Roland Barthes: studium, choc und punctum

Ostfriese, Samstag, 05.01.2019, 16:25 (vor 1929 Tagen) @ Silke5759 Views

Liebe Silke,

die Unzufriedenheit und die Desorientierung sind allseits greifbar, wie der Beitrag von @Ulrich Remmlinger zeigt. Ich möchte meine dortigen Ausführungen, die im DGF schon länger bekannt sind, an dieser Stelle ein letztes Mal vollständig einbringen.

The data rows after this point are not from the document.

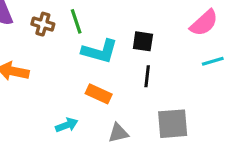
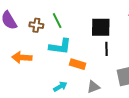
black square: (143, 41) -> (101, 27), size x1.5
cyan L-shape: (100, 51) -> (60, 46), moved

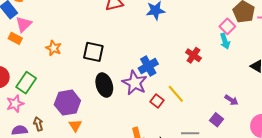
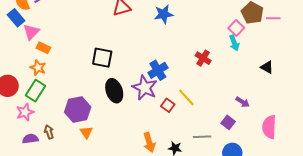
orange rectangle: (15, 38) -> (43, 48), moved
orange star: (54, 48) -> (38, 68), moved

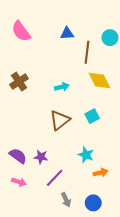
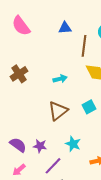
cyan star: (86, 155) -> (73, 144), moved
pink arrow: (19, 182) -> (19, 170), turned 120

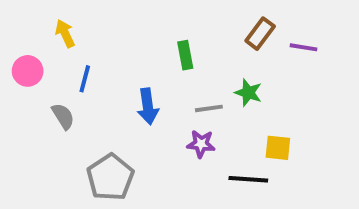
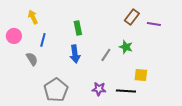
green rectangle: (185, 55) -> (78, 28), moved
gray line: (209, 108) -> (106, 55), turned -48
purple star: (201, 144) -> (99, 89), moved

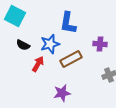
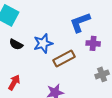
blue L-shape: (68, 23) -> (80, 22), moved, turned 60
red arrow: (38, 64) -> (14, 82), moved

Roland Barthes hat in seinem Buch 'Die helle Kammer' im Zusammenhang mit Betrachtungen über die Photographie und Malerei die Begriffe 'studium' und vor allem 'punctum' und 'choc', deren Bedeutungen vor mehr als einem halben Jahrhundert in meinem Kunstunterricht thematisiert wurden, eingeführt. Das Werk von Marcel Duchamps wurde schon damals ausführlich besprochen.

– Barthel verdeutlicht den Begriff 'studium': "Wenn William Klein den '1. Mai 1959 in Moskau' photographiert, zeigt er mir, wie die Russen sich kleiden, … ich registriere die mächtige Mütze eines Jungen, die Krawatte eines anderen, das Kopftuch der Alten, den Haarschnitt eines Jugendlichen, und so weiter." Das Bild ist also eine reine Zustandsbeschreibung.

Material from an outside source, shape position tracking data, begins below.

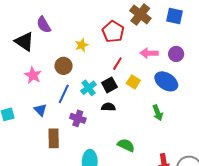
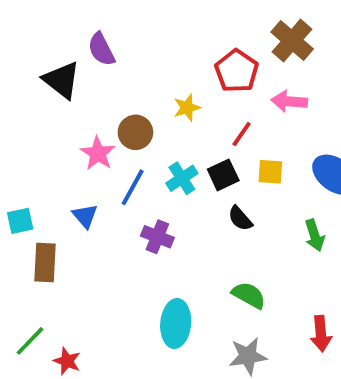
yellow star: (82, 45) -> (187, 108), moved
pink arrow: (149, 53) -> (289, 101), moved
pink star: (33, 75) -> (98, 153), moved
yellow square: (133, 82) -> (270, 172), turned -32
black semicircle: (108, 107) -> (240, 218), moved, turned -136
brown rectangle: (54, 138) -> (45, 263), moved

– Ein 'punctum' – ein 'choc' – befindet sich in dem Gemälde 'Holzsammler im Schnee' – eine in kalte Farben getauchte Winterlandschaft von Vincent van Gogh. Wir sehen die Dynamik an ihren Beinen, an ihren gesenkten Blicken auf den schneebedeckten Boden, die dort Festigkeit für die Füße suchen und an dem angedeuteten Trichter, der durch die waagerechte Linie in der Bildmitte und der angedeuteten schrägen Geraden der Sträucher links unten und der Richtung der Reisigbündel oben ansatzweise gebildet wird. Der Blick wird durch das 'chocartige' Auftreten der untergehenden, letzte Wärme spendenden, Abendsonne als 'punctum' in das Bild wieder zurückgeholt.

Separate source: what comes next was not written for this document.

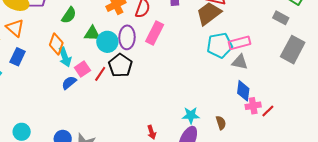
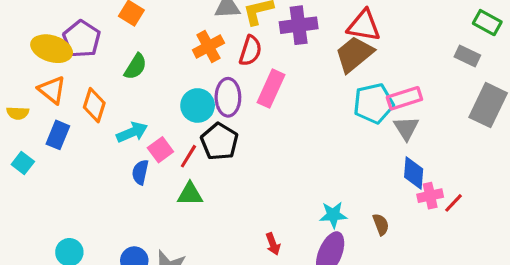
green triangle: (92, 34) -> (190, 194), moved
orange diamond: (56, 44) -> (94, 105), moved
cyan arrow: (65, 57) -> (132, 132), turned -90
gray triangle: (240, 62) -> (406, 128), turned 48
blue semicircle: (69, 83) -> (140, 172), turned -35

Ohne die rote Abendsonne wäre das Bild nur ein 'studium' von Holzsammlern in einer Winterlandschaft. Sie ist ein plötzliches Ereignis, das "bedeutet [auch]: Stich, kleines Loch, kleiner Fleck, kleiner Schnitt – und Wurf der Würfel. Das 'punctum' einer Photographie, das ist jenes Zufällige an ihr, das mich 'besticht' (mich aber auch verwundet, trifft)." Das 'punctum' verändert also die Deutung des Gemäldes – hin zu einem Meisterwerk.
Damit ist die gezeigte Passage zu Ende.